*** EXTRACTED MATERIAL ***

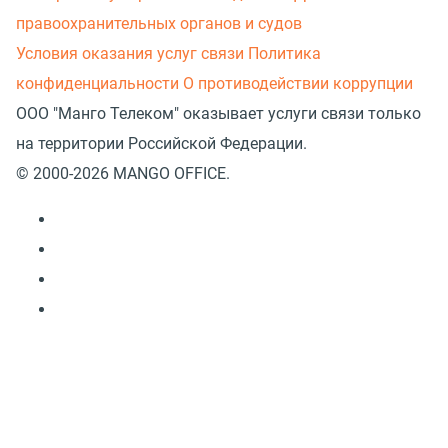
правоохранительных органов и судов
Условия оказания услуг связи
Политика
конфиденциальности
О противодействии коррупции
ООО "Манго Телеком" оказывает услуги связи только
на территории Российской Федерации.
© 2000-2026 MANGO OFFICE.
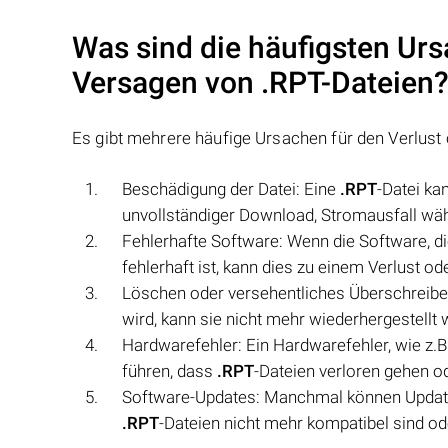
Was sind die häufigsten Urs
Versagen von
.RPT
-Dateien
Es gibt mehrere häufige Ursachen für den Verlus
Beschädigung der Datei: Eine
.RPT
-Datei ka
unvollständiger Download, Stromausfall wäh
Fehlerhafte Software: Wenn die Software, d
fehlerhaft ist, kann dies zu einem Verlust o
Löschen oder versehentliches Überschreib
wird, kann sie nicht mehr wiederhergestellt 
Hardwarefehler: Ein Hardwarefehler, wie z.B.
führen, dass
.RPT
-Dateien verloren gehen o
Software-Updates: Manchmal können Updat
.RPT
-Dateien nicht mehr kompatibel sind o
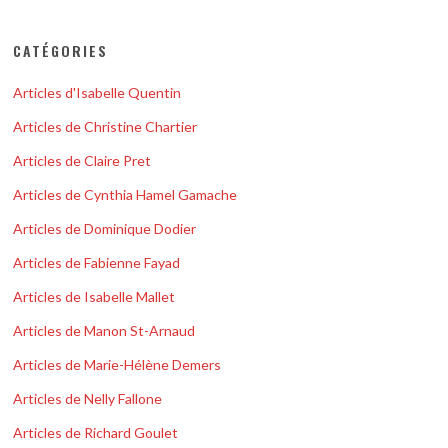
CATÉGORIES
Articles d'Isabelle Quentin
Articles de Christine Chartier
Articles de Claire Pret
Articles de Cynthia Hamel Gamache
Articles de Dominique Dodier
Articles de Fabienne Fayad
Articles de Isabelle Mallet
Articles de Manon St-Arnaud
Articles de Marie-Hélène Demers
Articles de Nelly Fallone
Articles de Richard Goulet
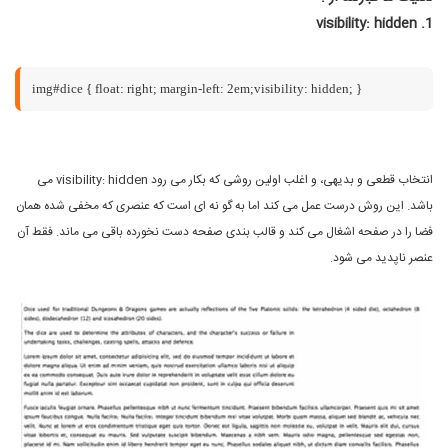
visibility: hidden
1.
img#dice { float: right; margin-left: 2em;visibility: hidden; }
انتخاب قطعی و بدیهی، و اغلب اولین روشی که بکار می رود visibility: hidden می
باشد. این روش درست عمل می کند اما به گو نه ای است که عنصری که مخفی شده همان
فضا را در صفحه اشغال می کند و قالب بندی صفحه دست نخورده باقی می ماند. فقط آن
عنصر ناپدید می شود.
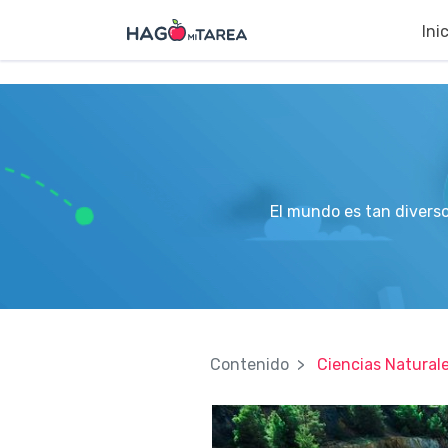
?>
Ini
El mundo es tan divers
Contenido
Ciencias Natural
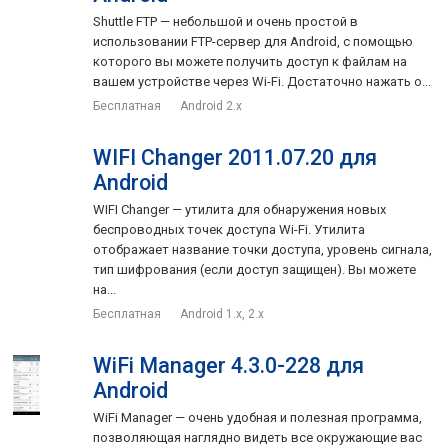
интернет и сколько они используют, а также какие
Shuttle FTP — небольшой и очень простой в
приложения требуют слишком много заряда батареи и как
использовании FTP-сервер для Android, с помощью
бороться с этим. Просто сделайте необходимые настройки,
которого вы можете получить доступ к файлам на
и у вас никогда больше не будет подобных проблем.
вашем устройстве через Wi-Fi. Достаточно нажать о...
Бесплатная
Android 2.x
В состав программы входят такие инструменты:
WIFI Changer 2011.07.20 для
контроль в режиме реального времени, высвобождение
Android
памяти;
WIFI Changer — утилита для обнаружения новых
управление файлами на SD-карте;
беспроводных точек доступа Wi-Fi. Утилита
отображает название точки доступа, уровень сигнала,
узнайте, какие приложения «съедают» больше всего
тип шифрования (если доступ защищен). Вы можете
заряд батареи;
на...
Task Killer – закрывайте задачи одним касанием;
Бесплатная
Android 1.x, 2.x
знайте какие приложения использую беспроводные
WiFi Manager 4.3.0-228 для
соединения смартфона;
Android
виджет, позволяющий одним тапом включить/выключить:
WiFi Manager — очень удобная и полезная программа,
Wi-Fi, Bluetooth, передачу данных.
позволяющая наглядно видеть все окружающие вас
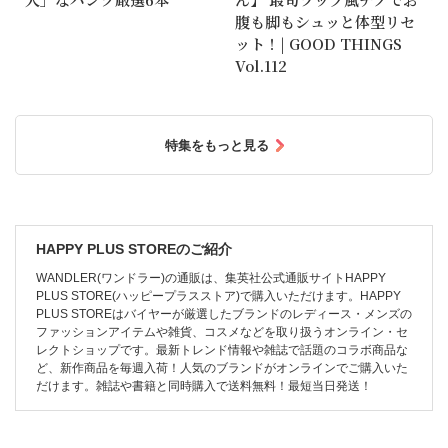
腹も脚もシュッと体型リセ
ット！| GOOD THINGS
Vol.112
特集をもっと見る
HAPPY PLUS STOREのご紹介
WANDLER(ワンドラー)の通販は、集英社公式通販サイトHAPPY
PLUS STORE(ハッピープラスストア)で購入いただけます。HAPPY
PLUS STOREはバイヤーが厳選したブランドのレディース・メンズの
ファッションアイテムや雑貨、コスメなどを取り扱うオンライン・セ
レクトショップです。最新トレンド情報や雑誌で話題のコラボ商品な
ど、新作商品を毎週入荷！人気のブランドがオンラインでご購入いた
だけます。雑誌や書籍と同時購入で送料無料！最短当日発送！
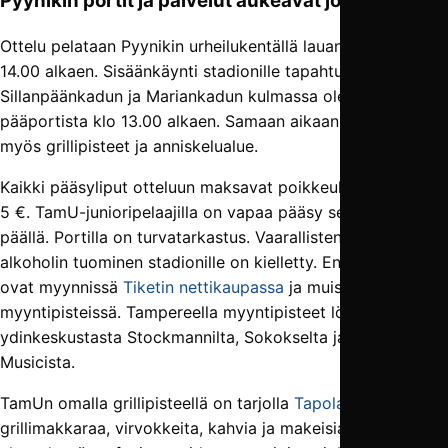
Pyynikin portit ja palvelut aukeavat jo klo 13
Ottelu pelataan Pyynikin urheilukentällä lauantaina 5.10. klo
14.00 alkaen. Sisäänkäynti stadionille tapahtuu F. E.
Sillanpäänkadun ja Mariankadun kulmassa olevasta
pääportista klo 13.00 alkaen. Samaan aikaan aukeavat
myös grillipisteet ja anniskelualue.
Kaikki pääsyliput otteluun maksavat poikkeuksellisesti vain
5 €. TamU-junioripelaajilla on vapaa pääsy seuran pelipaita
päällä. Portilla on turvatarkastus. Vaarallisten aineiden ja
alkoholin tuominen stadionille on kielletty. Ennakkoliput
ovat myynnissä
Tiketin nettikaupassa
ja muissa
myyntipisteissä. Tampereella myyntipisteet löytyvät
ydinkeskustasta Stockmannilta, Sokokselta ja Swamp
Musicista.
TamUn omalla grillipisteellä on tarjolla
Tapolan
grillimakkaraa, virvokkeita, kahvia ja makeisia. Samassa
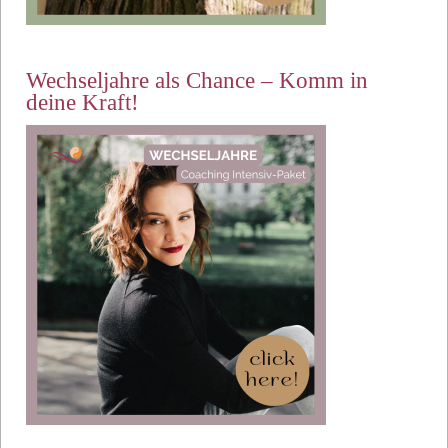
Wechseljahre als Chance – Komm in
deine Kraft!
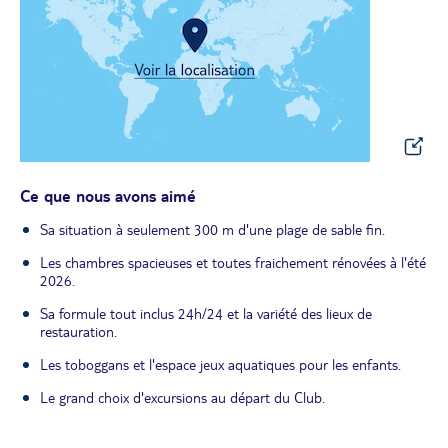
Ce que nous avons aimé
Sa situation à seulement 300 m d'une plage de sable fin.
Les chambres spacieuses et toutes fraichement rénovées à l'été
2026.
Sa formule tout inclus 24h/24 et la variété des lieux de
restauration.
Les toboggans et l'espace jeux aquatiques pour les enfants.
Le grand choix d'excursions au départ du Club.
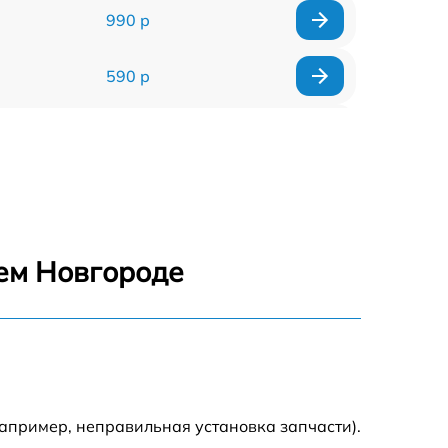
990 р
590 р
1000 р
1100 р
1250 р
ем Новгороде
500 р
550 р
450 р
апример, неправильная установка запчасти).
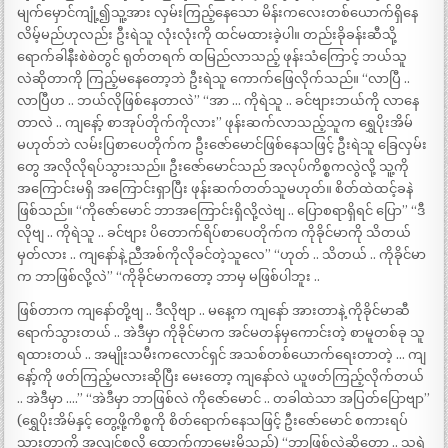
မျက်မှောင်ကျုံ့၍သူ့အား လှမ်းကြည့်နေသော မိန်းကလေးတစ်ယောက်ရှိနေ
လိမ့်မည်ဟုလည်း ဦးရဲသူ လုံးလုံးကို ထင်မထားခဲ့ပါ။ တည်းခိုခန်းဆီသို့
ရောက်ခါနီးစဲစဲတွင် ရုတ်တရက် ထမြည်လာသည့် ဖုန်းသံကြောင့် ဘယ်သူ
လဲဆိုတာကို ကြည့်မနေတော့ဘဲ ဦးရဲသူ ကောက်ဖြေလိုက်သည်။ “လာပြီ ..
လာပြီဟ .. ဘယ်လိုဖြစ်နေတာလဲ” “အာ … ကိုရဲသူ .. ခင်ဗျားဘယ်ကို လာနေ
တာလဲ .. ကျနော့် စာအုပ်တိုက်ကိုလား” ဖုန်းဆက်လာသည့်သူက ရွှေပိုးအိမ်
မဟုတ်ဘဲ လမ်းပြစာပေတိုက်က ဦးဇော်မောင်ဖြစ်နေသဖြင့် ဦးရဲသူ ခြေလှမ်း
တွေ အလိုလိုရပ်သွားသည်။ ဦးဇော်မောင်သည် အလုပ်ကိစ္စကလွဲလို့ သူ့ကို
အကြောင်းမရှိ အကြောင်းရှာပြီး ဖုန်းဆက်တတ်သူမဟုတ်။ စိတ်ထဲထင့်ခနဲ
ဖြစ်သည်။ “ကိုဇော်မောင် ဘာအကြောင်းရှိလို့လဲဗျ .. ပြောစရာရှိရင် ပြော” “ဒီ
လိုဗျ .. ကိုရဲသူ .. ခင်ဗျား ပိတောက်ရိပ်စာပေတိုက်က ကိုခိုင်မာကို သိတယ်
မှတ်လား .. ကျနော်နဲ့ ညီအစ်ကိုလိုခင်တဲ့သူလေ” “ဟုတ် .. သိတယ် .. ကိုခိုင်မာ
က ဘာဖြစ်လို့လဲ” “ကိုခိုင်မာကတော့ ဘာမှ မဖြစ်ပါဘူး ..
ဖြစ်တာက ကျနော်တို့ဗျ .. ဒီလိုဗျာ .. မနေ့က ကျနော် အားတာနဲ့ ကိုခိုင်မာဆီ
ရောက်သွားတယ် .. အဲဒီမှာ ကိုခိုင်မာက အင်မတန်မှကောင်းတဲ့ စာမူတစ်ခု သူ
ရထားတယ် .. အမျိုးသမီးကလောင်ရှင် အသစ်တစ်ယောက်ရေးတာတဲ့ … ကျ
နော့်ကို ဖတ်ကြည့်မလားဆိုပြီး မေးတော့ ကျနော်လဲ ယူဖတ်ကြည့်လိုက်တယ်
.. အဲဒီမှာ ….” “အဲဒီမှာ ဘာဖြစ်လဲ ကိုဇော်မောင် .. တခါထဲသာ အပြတ်ပြောဗျာ”
(ရွှေပိုးအိမ်နှင့် တွေ့ဖို့ကိစ္စကို စိတ်ရောက်နေသဖြင့် ဦးဇော်မောင် စကားရပ်
သွားတာကို အလျင်စလို ထောက်ကာမေးမိသည်) “ဘာဖြစ်လဲဆိုတော့ .. သူ့ရဲ့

*** End of EXTRACTED MATERIAL ***

REQUIRED ACTION: Exactly the lines starting at the one above with "знайте какие приложения" and ending at the one with "PLUS STORE(ハッピープラスストア)で購入いただけます。HAPPY" should be printed, and nothing else. Omit the pictures.

RESPONSE:
знайте какие приложения использую беспроводные
WiFi Manager 4.3.0-228 для
соединения смартфона;
Android
виджет, позволяющий одним тапом включить/выключить:
WiFi Manager — очень удобная и полезная программа,
Wi-Fi, Bluetooth, передачу данных.
позволяющая наглядно видеть все окружающие вас
腹も脚もシュッと体型リセ
ット！| GOOD THINGS
Vol.112
特集をもっと見る
HAPPY PLUS STOREのご紹介
WANDLER(ワンドラー)の通販は、集英社公式通販サイトHAPPY
PLUS STORE(ハッピープラスストア)で購入いただけます。HAPPY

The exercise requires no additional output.